Le Nouveau Testament nous apprend à considérer la loi sous un double point de vue. Elle était caduque et périssable, dans ce qu’elle avait de particulier, de spécial, de local ; elle était faite pour un temps, pour un peuple, pour un pays. D’un autre côté elle est éternelle dans ce qui en fait l’idée fondamentale, et Jésus n’est point venu pour l’abolir, mais pour l’accomplir. Avant Jésus, elle servait d’instituteur, de pédagogue, pour conduire les hommes, par le sentiment de leurs péchés, au Messie qui devait apporter le salut. Depuis Jésus, elle subsiste, mais gravée sur les tables charnelles du cœur. On peut la considérer, soit comme le fondement caché en terre sur lequel s’élève l’édifice de l’Église chrétienne, soit comme l’échafaudage qui a servi à son élévation, échafaudage qui n’a plus maintenant aucune valeur. On peut la considérer comme le commencement de l’œuvre que Jésus est venu unir, ou comme un système provisoire qui n’était là qu’en attendant, occupant et préparant le lieu pour le Sauveur. Les deux points de vue ont leurs défenseurs ; les uns et les autres ont raison ; la loi est tout ensemble un fondement et un échafaudage ; cette double idée se rencontre partout dans le Nouveau Testament. On ne saurait en dire autant de ceux qui voient un antagonisme réel entre la loi et la grâce ; c’est aller trop loin, au moins dans la forme de l’expression.
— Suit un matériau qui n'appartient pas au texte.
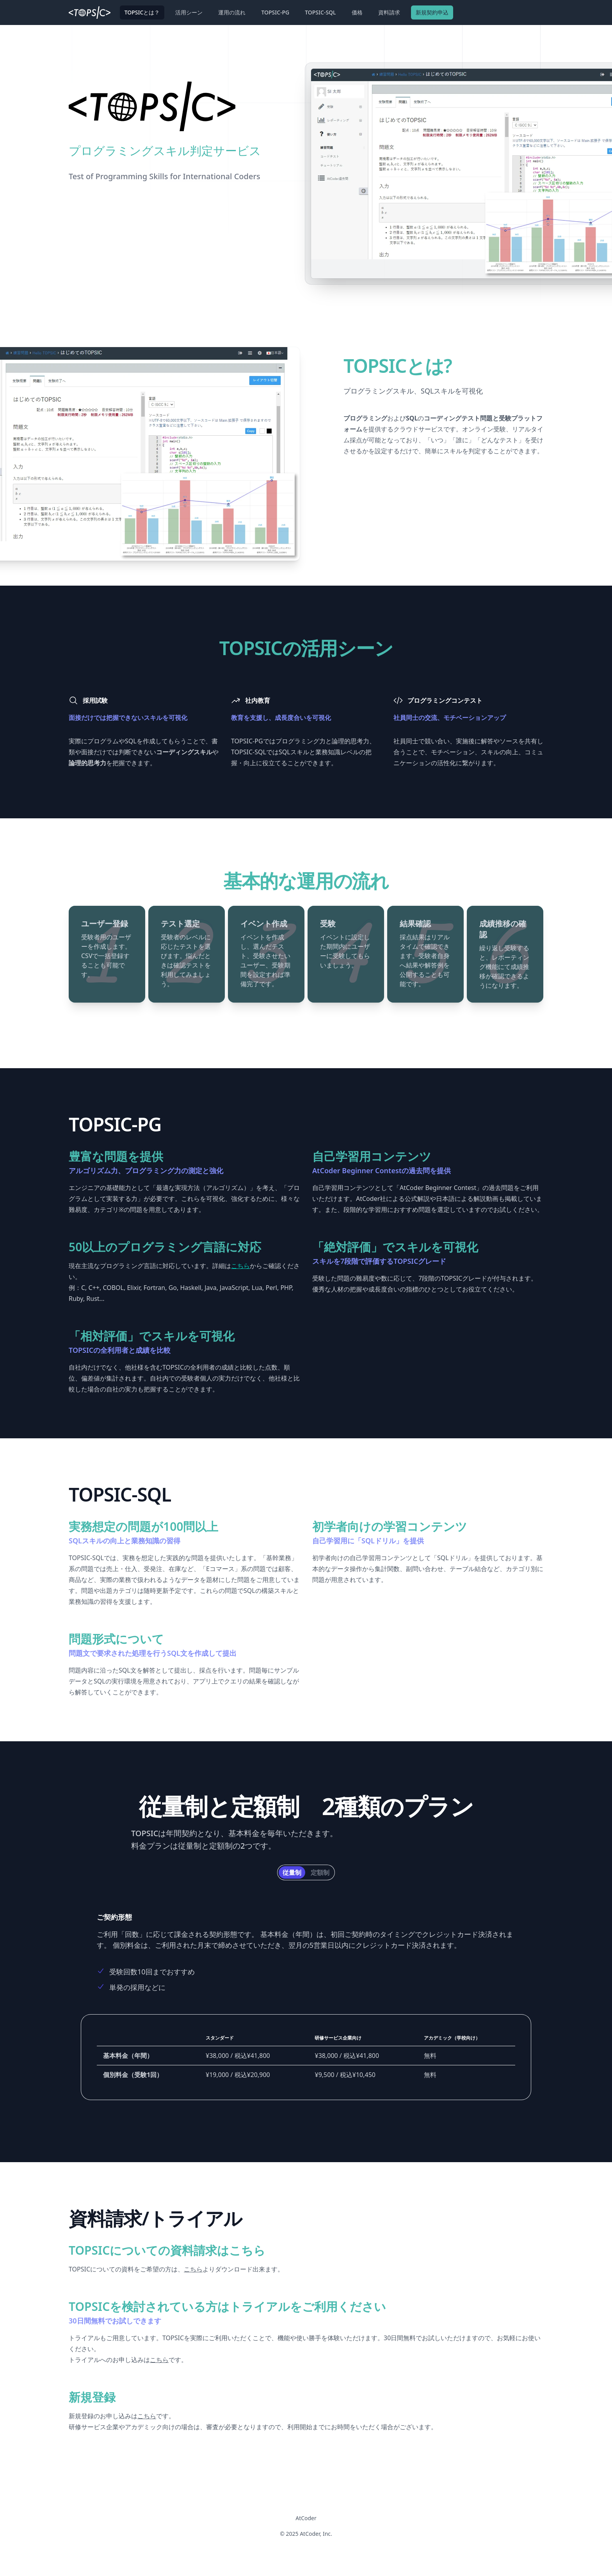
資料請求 (389, 12)
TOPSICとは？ (142, 12)
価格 (357, 12)
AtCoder (306, 2518)
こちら (240, 1265)
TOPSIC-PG (275, 12)
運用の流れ (232, 12)
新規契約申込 (432, 12)
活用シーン (189, 12)
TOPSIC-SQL (320, 12)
Le chrétien n’est sans doute plus sous la loi, mais c’est qu’il est devenu loi à lui-même. Rien ne lui est plus défendu, mais l’Esprit qui est au-dedans de lui, et qui ne parle pas deux langages, lui sert de règle et de loi. Quant à celui qui n’est pas converti, comme il n’a pas l’Esprit, comme il n’est pas sous la grâce, il reste sous la loi, et les difficultés pratiques qu’on a soulevées sur cette question, sont d’une solution facile dès qu’on se place à ce point de vue. Ces questions, du reste, appartiennent à la dogmatique.